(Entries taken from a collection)
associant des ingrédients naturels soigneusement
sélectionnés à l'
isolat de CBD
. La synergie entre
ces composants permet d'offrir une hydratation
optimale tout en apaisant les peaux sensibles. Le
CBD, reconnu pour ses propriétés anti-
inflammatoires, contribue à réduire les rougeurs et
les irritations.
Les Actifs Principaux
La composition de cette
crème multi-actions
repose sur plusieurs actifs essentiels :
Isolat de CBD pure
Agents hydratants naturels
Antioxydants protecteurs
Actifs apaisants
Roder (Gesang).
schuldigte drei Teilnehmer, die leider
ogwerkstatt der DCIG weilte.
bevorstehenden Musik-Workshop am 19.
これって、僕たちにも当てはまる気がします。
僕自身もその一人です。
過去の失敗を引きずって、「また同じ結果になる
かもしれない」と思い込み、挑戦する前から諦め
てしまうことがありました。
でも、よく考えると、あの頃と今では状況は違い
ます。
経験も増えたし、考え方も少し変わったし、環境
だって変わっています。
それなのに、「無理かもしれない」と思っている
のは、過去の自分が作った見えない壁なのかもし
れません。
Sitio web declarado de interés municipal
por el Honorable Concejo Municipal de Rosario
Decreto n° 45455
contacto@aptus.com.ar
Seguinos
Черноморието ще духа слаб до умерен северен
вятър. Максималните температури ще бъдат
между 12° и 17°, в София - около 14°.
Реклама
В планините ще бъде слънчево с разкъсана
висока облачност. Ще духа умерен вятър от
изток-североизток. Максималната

BRIEF:
Only the last part of the records is wanted. Repeat it exactly, beginning at the line containing "Isolat de CBD pure" and ending at the final line.

RESULT OF THE EXERCISE:
Isolat de CBD pure
Agents hydratants naturels
Antioxydants protecteurs
Actifs apaisants
Roder (Gesang).
schuldigte drei Teilnehmer, die leider
ogwerkstatt der DCIG weilte.
bevorstehenden Musik-Workshop am 19.
これって、僕たちにも当てはまる気がします。
僕自身もその一人です。
過去の失敗を引きずって、「また同じ結果になる
かもしれない」と思い込み、挑戦する前から諦め
てしまうことがありました。
でも、よく考えると、あの頃と今では状況は違い
ます。
経験も増えたし、考え方も少し変わったし、環境
だって変わっています。
それなのに、「無理かもしれない」と思っている
のは、過去の自分が作った見えない壁なのかもし
れません。
Sitio web declarado de interés municipal
por el Honorable Concejo Municipal de Rosario
Decreto n° 45455
contacto@aptus.com.ar
Seguinos
Черноморието ще духа слаб до умерен северен
вятър. Максималните температури ще бъдат
между 12° и 17°, в София - около 14°.
Реклама
В планините ще бъде слънчево с разкъсана
висока облачност. Ще духа умерен вятър от
изток-североизток. Максималната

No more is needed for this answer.